Red Rice with Chorizo
(4 servings)

Ingredients:
1 tablespoon vegetable oil
8 ounces chorizo, sliced 1/4 inch thick
1 1/2 cups long-grain white rice
1 1/2 cups red salsa
2 cups thawed frozen corn
One 15-ounce can sliced large black olives
1/2 cup chopped fresh cilantro

Instructions:
In a heavy medium saucepan, heat the oil over medium heat. Add the chorizo and cook, stirring occasionally, until lightly browned, about 4 minutes. Add the rice and stir for 1 minute to coat. Stir in 1 1/2 cups water and the salsa and bring to a boil, stirring once or twice. Cover the pot and simmer on low heat for 20 minutes.

Fluff the rice and stir in the corn. Remove from the heat, cover and let stand for 5 minutes. Stir in the olives and cilantro.


7 comments:

Unknown said...

I don't subscribe to this magazine but one of my Sunday School teachers does. She brought me the January issue today...I think I'll have to pick out some recipes and try them out!

Anonymous said...

So by using the sausage from Tienda, does this cross off #60 on the F&W 100?
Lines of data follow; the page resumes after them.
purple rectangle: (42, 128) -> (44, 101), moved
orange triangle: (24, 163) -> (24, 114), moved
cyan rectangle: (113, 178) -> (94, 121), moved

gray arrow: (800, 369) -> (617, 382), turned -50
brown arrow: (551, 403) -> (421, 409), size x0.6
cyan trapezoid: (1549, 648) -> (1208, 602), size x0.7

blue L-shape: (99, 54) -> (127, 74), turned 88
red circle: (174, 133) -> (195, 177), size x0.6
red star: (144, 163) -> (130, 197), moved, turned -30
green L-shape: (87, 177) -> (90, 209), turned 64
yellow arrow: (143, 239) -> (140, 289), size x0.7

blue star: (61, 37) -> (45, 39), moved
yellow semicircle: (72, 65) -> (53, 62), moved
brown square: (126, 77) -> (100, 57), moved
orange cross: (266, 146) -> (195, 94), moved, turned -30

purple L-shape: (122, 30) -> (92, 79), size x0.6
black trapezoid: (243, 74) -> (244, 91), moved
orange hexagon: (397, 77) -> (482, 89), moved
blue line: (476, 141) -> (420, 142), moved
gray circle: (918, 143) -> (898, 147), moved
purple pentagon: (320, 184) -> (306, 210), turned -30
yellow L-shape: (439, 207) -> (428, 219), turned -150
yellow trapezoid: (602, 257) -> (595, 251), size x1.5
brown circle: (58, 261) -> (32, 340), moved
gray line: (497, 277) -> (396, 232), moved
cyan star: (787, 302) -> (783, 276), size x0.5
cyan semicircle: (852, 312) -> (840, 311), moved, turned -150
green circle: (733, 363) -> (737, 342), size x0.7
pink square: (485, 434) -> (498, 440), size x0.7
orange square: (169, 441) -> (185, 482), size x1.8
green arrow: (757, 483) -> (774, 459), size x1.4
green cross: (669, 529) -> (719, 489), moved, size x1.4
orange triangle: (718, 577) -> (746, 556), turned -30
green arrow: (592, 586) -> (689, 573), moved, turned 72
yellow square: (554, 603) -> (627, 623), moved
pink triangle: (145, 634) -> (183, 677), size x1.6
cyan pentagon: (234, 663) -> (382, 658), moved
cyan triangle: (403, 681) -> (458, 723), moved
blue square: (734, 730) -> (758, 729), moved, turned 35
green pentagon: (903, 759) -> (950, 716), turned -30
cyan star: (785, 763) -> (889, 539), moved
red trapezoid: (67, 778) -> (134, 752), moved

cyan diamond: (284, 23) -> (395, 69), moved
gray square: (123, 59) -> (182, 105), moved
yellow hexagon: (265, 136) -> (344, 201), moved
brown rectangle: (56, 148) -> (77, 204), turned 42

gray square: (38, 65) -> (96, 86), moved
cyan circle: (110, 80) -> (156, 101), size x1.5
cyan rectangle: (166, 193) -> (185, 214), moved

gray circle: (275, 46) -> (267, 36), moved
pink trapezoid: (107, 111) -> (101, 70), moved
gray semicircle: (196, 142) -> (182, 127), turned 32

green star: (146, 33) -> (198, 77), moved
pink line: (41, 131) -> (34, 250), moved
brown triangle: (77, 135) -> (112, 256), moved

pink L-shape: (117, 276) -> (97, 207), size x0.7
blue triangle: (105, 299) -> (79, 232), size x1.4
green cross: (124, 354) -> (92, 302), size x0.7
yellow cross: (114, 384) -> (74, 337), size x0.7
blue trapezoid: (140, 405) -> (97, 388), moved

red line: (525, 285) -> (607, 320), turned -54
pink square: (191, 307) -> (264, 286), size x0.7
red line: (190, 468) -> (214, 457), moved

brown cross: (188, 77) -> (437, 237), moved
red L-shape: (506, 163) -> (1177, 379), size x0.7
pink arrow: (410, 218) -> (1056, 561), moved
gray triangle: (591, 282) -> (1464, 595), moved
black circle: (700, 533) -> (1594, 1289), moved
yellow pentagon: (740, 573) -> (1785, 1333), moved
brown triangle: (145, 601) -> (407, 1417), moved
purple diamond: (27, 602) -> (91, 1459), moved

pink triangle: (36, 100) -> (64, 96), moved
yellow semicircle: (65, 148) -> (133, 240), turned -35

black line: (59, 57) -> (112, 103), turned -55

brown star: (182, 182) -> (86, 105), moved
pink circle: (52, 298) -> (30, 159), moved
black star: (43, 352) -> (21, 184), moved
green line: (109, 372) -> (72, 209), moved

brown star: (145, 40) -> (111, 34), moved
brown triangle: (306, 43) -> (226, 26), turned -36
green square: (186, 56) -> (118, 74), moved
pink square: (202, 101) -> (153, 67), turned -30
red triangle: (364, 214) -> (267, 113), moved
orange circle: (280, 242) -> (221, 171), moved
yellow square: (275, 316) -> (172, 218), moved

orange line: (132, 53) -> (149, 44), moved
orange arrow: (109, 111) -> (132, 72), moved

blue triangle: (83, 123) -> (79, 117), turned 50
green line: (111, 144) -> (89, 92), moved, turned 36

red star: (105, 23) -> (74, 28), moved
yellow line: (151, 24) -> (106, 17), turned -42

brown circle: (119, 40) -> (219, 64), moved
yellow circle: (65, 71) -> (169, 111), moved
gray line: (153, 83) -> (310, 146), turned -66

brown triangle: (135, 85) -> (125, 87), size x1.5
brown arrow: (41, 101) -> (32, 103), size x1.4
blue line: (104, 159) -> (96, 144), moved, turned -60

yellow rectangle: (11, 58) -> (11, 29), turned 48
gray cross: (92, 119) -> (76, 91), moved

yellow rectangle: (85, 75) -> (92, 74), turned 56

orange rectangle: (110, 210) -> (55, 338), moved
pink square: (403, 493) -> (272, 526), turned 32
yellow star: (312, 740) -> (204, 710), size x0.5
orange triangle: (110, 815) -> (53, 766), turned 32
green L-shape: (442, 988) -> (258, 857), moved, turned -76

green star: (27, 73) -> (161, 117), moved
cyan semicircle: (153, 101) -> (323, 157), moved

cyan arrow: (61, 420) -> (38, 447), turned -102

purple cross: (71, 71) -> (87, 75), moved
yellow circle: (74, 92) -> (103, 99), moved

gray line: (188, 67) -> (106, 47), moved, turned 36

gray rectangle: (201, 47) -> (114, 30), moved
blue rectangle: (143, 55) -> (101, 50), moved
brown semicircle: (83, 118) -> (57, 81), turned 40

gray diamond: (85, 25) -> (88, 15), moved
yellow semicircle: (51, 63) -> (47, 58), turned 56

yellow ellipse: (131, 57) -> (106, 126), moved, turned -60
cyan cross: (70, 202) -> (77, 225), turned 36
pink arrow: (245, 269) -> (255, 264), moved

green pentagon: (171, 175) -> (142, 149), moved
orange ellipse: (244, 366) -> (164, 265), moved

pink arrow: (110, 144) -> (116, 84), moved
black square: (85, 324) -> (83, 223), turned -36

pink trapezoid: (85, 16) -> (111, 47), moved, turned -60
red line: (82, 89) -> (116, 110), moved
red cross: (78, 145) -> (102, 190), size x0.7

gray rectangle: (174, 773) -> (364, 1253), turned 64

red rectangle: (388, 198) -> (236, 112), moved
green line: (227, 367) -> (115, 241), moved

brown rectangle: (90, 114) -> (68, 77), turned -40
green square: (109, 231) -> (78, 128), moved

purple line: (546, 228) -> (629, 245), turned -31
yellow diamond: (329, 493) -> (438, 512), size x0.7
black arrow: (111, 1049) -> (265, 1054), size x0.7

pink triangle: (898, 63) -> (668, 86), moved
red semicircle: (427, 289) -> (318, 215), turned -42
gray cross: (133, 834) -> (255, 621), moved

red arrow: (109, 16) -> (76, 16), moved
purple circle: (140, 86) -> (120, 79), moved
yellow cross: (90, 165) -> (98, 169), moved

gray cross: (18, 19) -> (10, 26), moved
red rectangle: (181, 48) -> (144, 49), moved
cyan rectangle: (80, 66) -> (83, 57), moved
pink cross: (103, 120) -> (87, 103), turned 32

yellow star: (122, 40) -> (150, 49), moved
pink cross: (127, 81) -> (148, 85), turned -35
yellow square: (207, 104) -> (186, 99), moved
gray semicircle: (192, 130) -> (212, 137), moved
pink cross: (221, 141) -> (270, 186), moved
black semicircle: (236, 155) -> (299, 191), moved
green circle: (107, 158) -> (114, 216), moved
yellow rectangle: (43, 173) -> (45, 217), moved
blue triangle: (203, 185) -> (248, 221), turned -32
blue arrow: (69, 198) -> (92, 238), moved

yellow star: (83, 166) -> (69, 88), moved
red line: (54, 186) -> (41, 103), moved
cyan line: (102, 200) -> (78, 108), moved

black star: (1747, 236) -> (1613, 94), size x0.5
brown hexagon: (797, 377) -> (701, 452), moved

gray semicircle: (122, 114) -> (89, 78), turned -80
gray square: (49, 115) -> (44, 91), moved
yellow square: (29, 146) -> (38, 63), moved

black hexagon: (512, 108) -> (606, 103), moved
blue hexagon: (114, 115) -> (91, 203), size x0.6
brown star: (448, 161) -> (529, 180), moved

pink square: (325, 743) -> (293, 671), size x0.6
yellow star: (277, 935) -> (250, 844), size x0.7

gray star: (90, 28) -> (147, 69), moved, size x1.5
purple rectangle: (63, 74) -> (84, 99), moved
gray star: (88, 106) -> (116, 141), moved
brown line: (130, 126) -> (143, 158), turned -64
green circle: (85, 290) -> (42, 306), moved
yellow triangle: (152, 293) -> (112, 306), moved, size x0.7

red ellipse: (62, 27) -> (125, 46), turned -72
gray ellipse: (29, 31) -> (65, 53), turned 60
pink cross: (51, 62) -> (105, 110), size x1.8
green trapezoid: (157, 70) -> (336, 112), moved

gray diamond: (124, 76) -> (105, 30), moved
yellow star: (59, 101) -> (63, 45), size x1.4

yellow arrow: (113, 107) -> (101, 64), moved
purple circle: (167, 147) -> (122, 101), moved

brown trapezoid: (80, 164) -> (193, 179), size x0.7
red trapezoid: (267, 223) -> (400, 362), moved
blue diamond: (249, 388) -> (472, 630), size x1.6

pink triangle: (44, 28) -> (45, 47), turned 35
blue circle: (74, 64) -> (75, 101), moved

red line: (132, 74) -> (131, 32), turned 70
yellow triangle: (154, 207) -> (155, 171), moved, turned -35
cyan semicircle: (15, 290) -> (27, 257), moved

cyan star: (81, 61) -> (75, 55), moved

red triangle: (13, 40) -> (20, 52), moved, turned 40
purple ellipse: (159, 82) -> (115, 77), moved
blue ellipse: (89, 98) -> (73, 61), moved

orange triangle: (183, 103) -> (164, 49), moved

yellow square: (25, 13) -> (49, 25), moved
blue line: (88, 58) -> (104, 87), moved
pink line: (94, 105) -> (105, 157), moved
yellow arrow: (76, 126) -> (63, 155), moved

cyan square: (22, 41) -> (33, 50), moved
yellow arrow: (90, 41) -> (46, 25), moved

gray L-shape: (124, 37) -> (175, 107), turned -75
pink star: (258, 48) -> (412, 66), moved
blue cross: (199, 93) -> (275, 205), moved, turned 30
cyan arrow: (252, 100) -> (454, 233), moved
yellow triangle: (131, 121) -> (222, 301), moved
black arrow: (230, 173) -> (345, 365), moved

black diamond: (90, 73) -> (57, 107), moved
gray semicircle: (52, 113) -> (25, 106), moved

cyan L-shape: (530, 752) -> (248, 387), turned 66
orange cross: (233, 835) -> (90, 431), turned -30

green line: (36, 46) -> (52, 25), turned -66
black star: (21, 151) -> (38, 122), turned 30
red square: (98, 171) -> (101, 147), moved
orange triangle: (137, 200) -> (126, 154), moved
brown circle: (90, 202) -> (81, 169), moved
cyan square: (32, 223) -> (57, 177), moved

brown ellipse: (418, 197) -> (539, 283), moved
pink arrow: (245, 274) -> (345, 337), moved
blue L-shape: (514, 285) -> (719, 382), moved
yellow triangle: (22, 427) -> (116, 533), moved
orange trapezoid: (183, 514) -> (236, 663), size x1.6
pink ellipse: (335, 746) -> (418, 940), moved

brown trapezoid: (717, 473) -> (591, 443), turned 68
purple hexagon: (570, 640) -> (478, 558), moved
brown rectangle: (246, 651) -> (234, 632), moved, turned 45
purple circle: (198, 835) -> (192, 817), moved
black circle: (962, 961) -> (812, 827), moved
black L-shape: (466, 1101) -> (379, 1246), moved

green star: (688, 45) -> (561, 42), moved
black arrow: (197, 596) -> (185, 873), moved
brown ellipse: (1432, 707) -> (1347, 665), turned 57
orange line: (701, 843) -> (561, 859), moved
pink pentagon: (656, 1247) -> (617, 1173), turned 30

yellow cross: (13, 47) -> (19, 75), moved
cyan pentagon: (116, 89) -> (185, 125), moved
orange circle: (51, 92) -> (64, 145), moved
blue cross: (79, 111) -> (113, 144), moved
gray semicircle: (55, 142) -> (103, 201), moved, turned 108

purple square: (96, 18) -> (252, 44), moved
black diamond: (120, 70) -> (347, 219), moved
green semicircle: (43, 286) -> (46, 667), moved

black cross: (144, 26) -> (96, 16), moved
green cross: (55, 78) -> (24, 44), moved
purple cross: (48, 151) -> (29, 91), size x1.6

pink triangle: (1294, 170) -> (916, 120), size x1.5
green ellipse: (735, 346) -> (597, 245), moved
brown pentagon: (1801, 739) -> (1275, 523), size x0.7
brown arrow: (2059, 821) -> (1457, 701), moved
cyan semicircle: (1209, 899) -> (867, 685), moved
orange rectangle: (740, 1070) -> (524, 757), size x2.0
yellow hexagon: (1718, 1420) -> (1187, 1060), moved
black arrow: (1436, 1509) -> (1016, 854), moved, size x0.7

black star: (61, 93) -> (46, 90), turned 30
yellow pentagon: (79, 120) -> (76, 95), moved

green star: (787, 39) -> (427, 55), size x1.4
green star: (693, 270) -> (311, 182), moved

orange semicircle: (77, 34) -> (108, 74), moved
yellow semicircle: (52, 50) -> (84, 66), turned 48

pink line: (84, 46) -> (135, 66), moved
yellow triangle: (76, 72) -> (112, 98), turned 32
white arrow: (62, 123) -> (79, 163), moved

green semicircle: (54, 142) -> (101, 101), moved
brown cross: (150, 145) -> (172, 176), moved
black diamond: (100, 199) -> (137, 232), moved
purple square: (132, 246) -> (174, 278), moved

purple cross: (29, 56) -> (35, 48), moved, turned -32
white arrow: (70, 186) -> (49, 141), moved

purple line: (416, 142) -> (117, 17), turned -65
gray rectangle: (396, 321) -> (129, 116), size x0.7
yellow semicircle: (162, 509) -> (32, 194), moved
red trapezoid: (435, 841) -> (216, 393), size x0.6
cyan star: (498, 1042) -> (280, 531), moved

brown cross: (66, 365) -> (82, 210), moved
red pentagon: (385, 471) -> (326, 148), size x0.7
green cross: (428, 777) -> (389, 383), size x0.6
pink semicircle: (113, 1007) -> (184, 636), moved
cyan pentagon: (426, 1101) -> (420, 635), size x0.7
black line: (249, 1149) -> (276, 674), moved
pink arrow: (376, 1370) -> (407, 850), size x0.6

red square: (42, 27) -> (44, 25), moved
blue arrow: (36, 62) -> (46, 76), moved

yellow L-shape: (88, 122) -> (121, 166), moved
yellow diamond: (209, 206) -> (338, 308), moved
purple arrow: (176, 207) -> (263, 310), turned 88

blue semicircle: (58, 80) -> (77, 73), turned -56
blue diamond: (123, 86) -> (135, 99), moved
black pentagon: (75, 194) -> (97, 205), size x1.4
It sounds terrific, and despite my loathe for anything RR, I might have to try this one. But it doesn't mean anything. Nothing. No way.

Unknown said...

I'm going to have to try that one! Though it might be a little difficult to find good chorizo here in Newfoundland.

Anonymous said...

That Looks Awesome! I like Rachel Ray in small doses~ Like 30 minutes is it!

Anonymous said...

MMMM :D looks good :D chorizo is pig tho right? anyways :D you've been tagged! :D

http://www.trinigourmet.com/index.php/five-foodie-things-most-people-dont-know-about-me/

TNL said...

Hi....this looks good! Just saw you are in Tampa...I just moved from Tampa to Canada a year ago...hod do you like it there?

trupti

Anonymous said...

This is one of the recipes I tore out of my RR magazine. Now, I'm convinced I have to try it!